An archaeological site which is made up of several concentric circular stone terraces. The terraces create micro-climates that vary in temperature as much as 15 C between the top and bottom terraces. It has been speculated that the terraces were used for domesticating and acclimatizing various crops. They have even found evidence that cotton was planted in the terraces which normally would be grown on the coast of Peru.

5 | Ollantaytambo

An incomplete complex that was under construction at the time of the conquest. The stones used for the buildings were brought from a quarry high up on the mountain on the opposite side of the valley. There are steep stairs that lead to the temple area at the top. One of the most impressive areas is the Sun Temple which features a wall of 6 monoliths where you can see faint traces of carvings on the faces of each of the giant stones. Each monolith is 12+ feet tall and weighs up to 50 tons.

6 | Pisac

High up on the side of the mountain about an hour from Cusco. Pisac was once a fortress to defended the southern entrance to the Sacred Valley and keep attacks at bay and far from Cusco, the epicenter of the Inca empire.
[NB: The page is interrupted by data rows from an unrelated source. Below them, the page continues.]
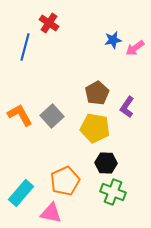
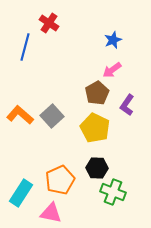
blue star: rotated 12 degrees counterclockwise
pink arrow: moved 23 px left, 22 px down
purple L-shape: moved 2 px up
orange L-shape: rotated 20 degrees counterclockwise
yellow pentagon: rotated 16 degrees clockwise
black hexagon: moved 9 px left, 5 px down
orange pentagon: moved 5 px left, 1 px up
cyan rectangle: rotated 8 degrees counterclockwise
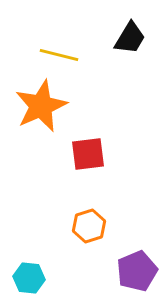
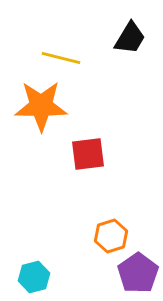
yellow line: moved 2 px right, 3 px down
orange star: rotated 24 degrees clockwise
orange hexagon: moved 22 px right, 10 px down
purple pentagon: moved 1 px right, 2 px down; rotated 12 degrees counterclockwise
cyan hexagon: moved 5 px right, 1 px up; rotated 20 degrees counterclockwise
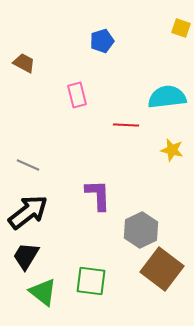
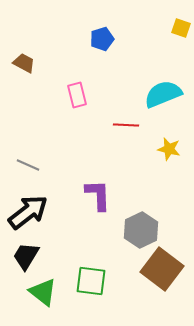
blue pentagon: moved 2 px up
cyan semicircle: moved 4 px left, 3 px up; rotated 15 degrees counterclockwise
yellow star: moved 3 px left, 1 px up
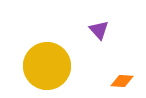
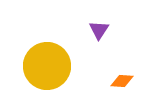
purple triangle: rotated 15 degrees clockwise
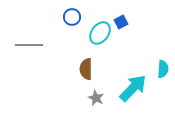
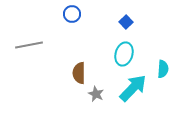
blue circle: moved 3 px up
blue square: moved 5 px right; rotated 16 degrees counterclockwise
cyan ellipse: moved 24 px right, 21 px down; rotated 20 degrees counterclockwise
gray line: rotated 12 degrees counterclockwise
brown semicircle: moved 7 px left, 4 px down
gray star: moved 4 px up
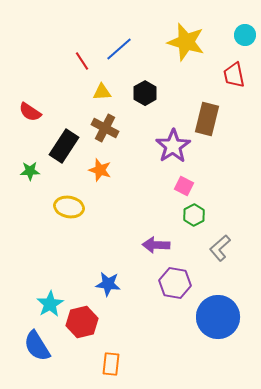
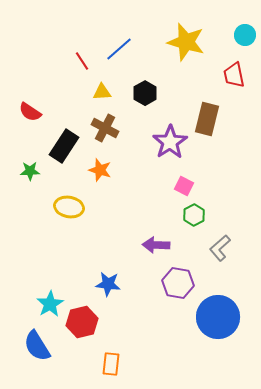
purple star: moved 3 px left, 4 px up
purple hexagon: moved 3 px right
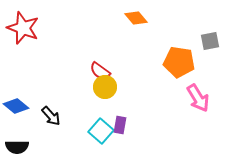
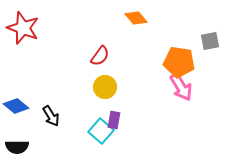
red semicircle: moved 15 px up; rotated 90 degrees counterclockwise
pink arrow: moved 17 px left, 11 px up
black arrow: rotated 10 degrees clockwise
purple rectangle: moved 6 px left, 5 px up
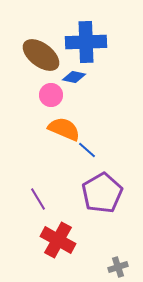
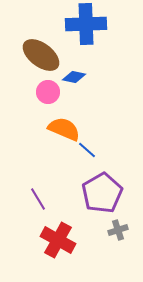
blue cross: moved 18 px up
pink circle: moved 3 px left, 3 px up
gray cross: moved 37 px up
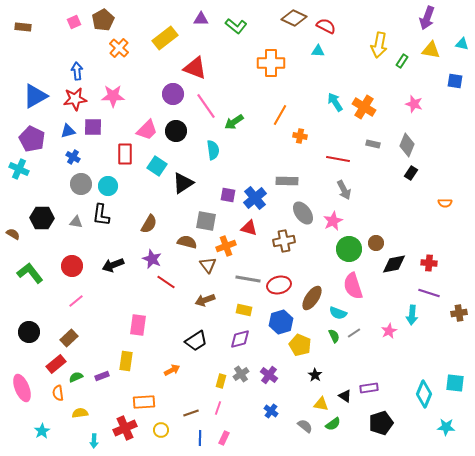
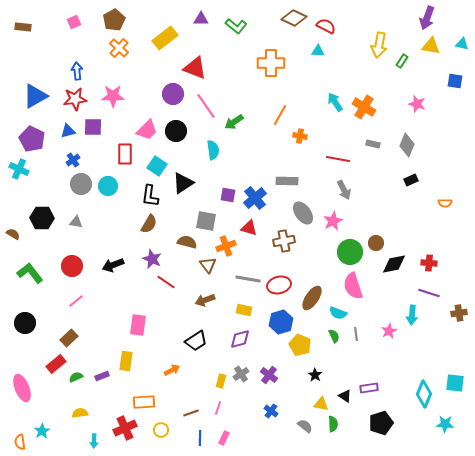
brown pentagon at (103, 20): moved 11 px right
yellow triangle at (431, 50): moved 4 px up
pink star at (414, 104): moved 3 px right
blue cross at (73, 157): moved 3 px down; rotated 24 degrees clockwise
black rectangle at (411, 173): moved 7 px down; rotated 32 degrees clockwise
black L-shape at (101, 215): moved 49 px right, 19 px up
green circle at (349, 249): moved 1 px right, 3 px down
black circle at (29, 332): moved 4 px left, 9 px up
gray line at (354, 333): moved 2 px right, 1 px down; rotated 64 degrees counterclockwise
orange semicircle at (58, 393): moved 38 px left, 49 px down
green semicircle at (333, 424): rotated 56 degrees counterclockwise
cyan star at (446, 427): moved 1 px left, 3 px up
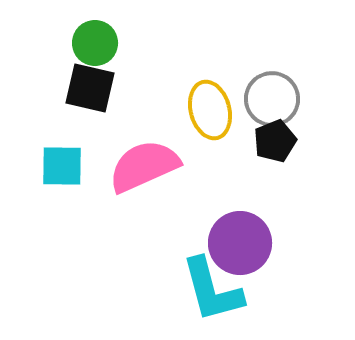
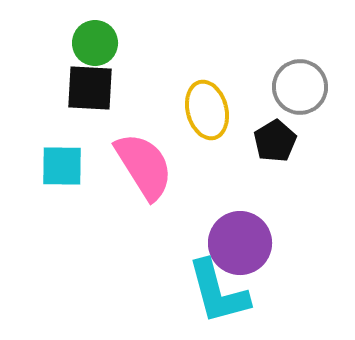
black square: rotated 10 degrees counterclockwise
gray circle: moved 28 px right, 12 px up
yellow ellipse: moved 3 px left
black pentagon: rotated 9 degrees counterclockwise
pink semicircle: rotated 82 degrees clockwise
cyan L-shape: moved 6 px right, 2 px down
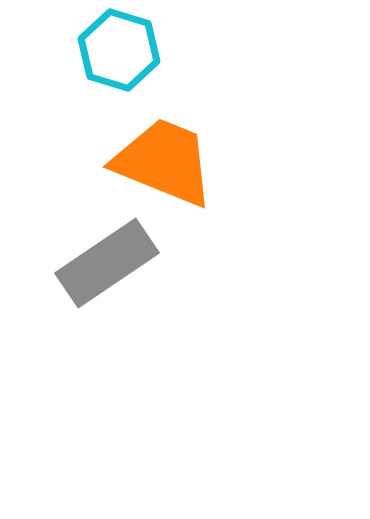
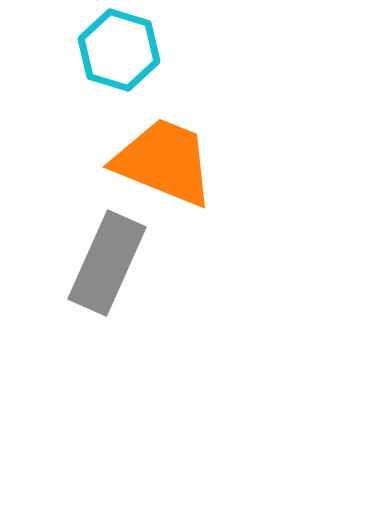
gray rectangle: rotated 32 degrees counterclockwise
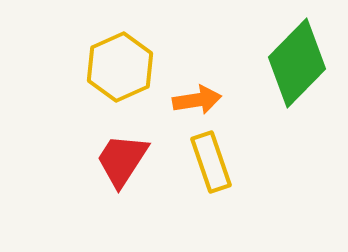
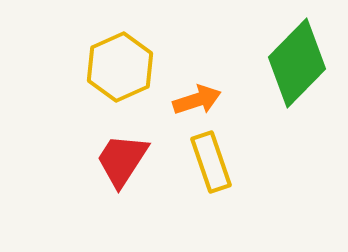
orange arrow: rotated 9 degrees counterclockwise
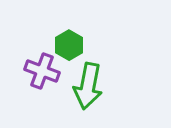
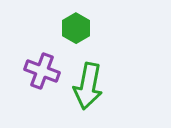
green hexagon: moved 7 px right, 17 px up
You find vast agricultural terraces around the area plus the largest known Inca cemetery, containing 3,500+ graves, on the adjacent hillside.
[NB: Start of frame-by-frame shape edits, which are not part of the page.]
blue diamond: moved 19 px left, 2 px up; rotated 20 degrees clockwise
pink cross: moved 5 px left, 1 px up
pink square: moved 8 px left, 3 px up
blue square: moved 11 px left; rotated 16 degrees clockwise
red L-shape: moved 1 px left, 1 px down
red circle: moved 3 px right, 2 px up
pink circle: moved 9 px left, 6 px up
7 | Artisans’ Market in Pisac

The last stop on our tour and one that we decided to forego as it had been a long day. We were party poopers and stayed on the bus. Plus we were only given 10 minutes at the market as other members of our tour group had not been punctual throughout the day and had eaten up most of our allotted time at the market in order to stick to the schedule and get us back to Cusco at a somewhat reasonable hour. From what I hear an impressive market made up of permanent shops as well stalls peddling jewellery, ceramics, alpaca woollens or traditional textiles.
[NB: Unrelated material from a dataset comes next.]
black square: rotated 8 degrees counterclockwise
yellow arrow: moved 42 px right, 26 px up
Today was good practice for Machu Picchu, hiking up 2,112 ancient stone steps of varying rise and run at elevations ranging between 9,160 feet and 12,342 feet. I am counting it as 4,224 stairs because for every one we walked up we had to walk back down and normally that wouldn’t be a big deal but when they are uneven stone stairs with rises varying from 3 inches to 16 inches and runs varying from 3 inches to 36 inches it is just as much of a workout coming down as it is going up. We both are exhausted but didn’t have any issues with altitude sickness.

3 Comments

  1. Trish

    It is so amazing how symmetrical everything is. I can’t imagine how that was done within a valley. Maybe they started with a small circle in the middle and build out from there.

    • Summer Martindale

      It truly is amazing. I can only begin to guess at the amount of time they had to spend erecting such precise terraces. As a perfectionist I can really appreciate their work.